Homily 19th Sunday year A 2017

In our gospel today, we find the disciples on the boat in the middle of the lake being caught up in the storm. Even though some of them are seasoned fishermen we can still imagine how terrifying it must have been for them. They were battling against the strong wind far out on the lake.

But this narrative is not just about the disciples on the boat in the midst of a storm, it is as Pope Francis would say: ‘an effective image of the Church:  a boat which must brave the storms and sometimes seems on the point of capsizing. What saves her is not the skill and courage of her crew members, but faith which allows her to walk, even in the dark, amid hardships. Faith gives us the certainty of Jesus’ presence always beside us, of his hand which grasps us to pull us back from danger. We are all on this boat, and we feel secure here despite our limitations and our weaknesses. We are safe especially when we are ready to kneel and worship Jesus, the only Lord of our life.” (Pope Francis Angelus Message 10 August 2014)

Remember in another part of the gospel Jesus assured to Peter that even the gates of hell will not prevail over his Church. Also in another part of the gospel, he promised to the disciples: ‘I will be with you till the end of time.’

In other words, if Jesus is with us, no storm is powerful enough to topple us over. If Jesus is the anchor of our life, no wind strong enough to uproot us. With Jesus on our side, there is nothing to be afraid even those who can kill our body, but can’t do anything on our souls.

In this gospel, Jesus assured us of two certain things: In life, HE is our LIFEGUARD and in our life of faith, he is as our HELPING HAND.

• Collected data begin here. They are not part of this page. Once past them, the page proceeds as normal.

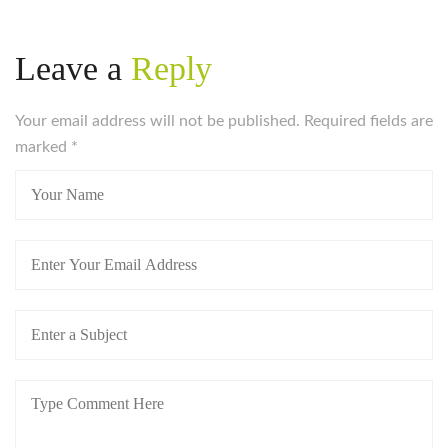
https://russiansbrides.com/bridge-of-love-review/
https://russiansbrides.com/bulgarian-women/
Leave a
Reply
https://russiansbrides.com/charm-date-review/
https://russiansbrides.com/charmerly-review/
https://russiansbrides.com/croatian-women/
Your email address will not be published. Required fields are
https://russiansbrides.com/czech-women/
marked
*
https://russiansbrides.com/date-russian-beauty-
review/
https://russiansbrides.com/daterussiangirl-review/
https://russiansbrides.com/dream-marriage-review/
https://russiansbrides.com/elenas-models-review/
https://russiansbrides.com/fdating-review/
https://russiansbrides.com/godatenow-review/
https://russiansbrides.com/jump4love-review/
https://russiansbrides.com/ladadate-review/
https://russiansbrides.com/loveme-com-review/
https://russiansbrides.com/love-swans-review/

This calls us therefore to put our TRUST in Jesus rather than on any other form of god or gods we may have in our lives and in our society in general.

Just reflect on this:

How many Australian factory workers sacrificed and lost their jobs for the god called ‘PROFIT?’

How many trees, rivers, lands exploited for the god called ‘PROGRESS?’

How many poor people, communities and culture suffered and neglected for the god called ‘GREED?’

How many people, children included, sacrificed, denied of basic rights for the god called ‘SELF-GRATIFICATION?’

How many innocent men & women, voiceless & vulnerable, denied of due process & right to live, sacrificed for the god called ‘SELF- PRESERVATION or NATIONAL SECURITY?’

How many people of goodwill, important social services, institutions, agencies and people of faith who  are to bear persecutions, at risk of being alienated and denied of fundamental freedom for the god called ‘MARRIAGE EQUALITY?’

How many vulnerable adults and elderly people and their families at risk of having their  fundamental rights and basic freedom, being abused and denied for the god called ‘ASSISTED SUICIDE?’

How many people, families torn apart, friends becoming worst enemies, relationships broken and sacrificed for the god called ‘MONEY?’

Brothers and sisters, to win over these kind of storms in our lives we need to put our trust in Jesus.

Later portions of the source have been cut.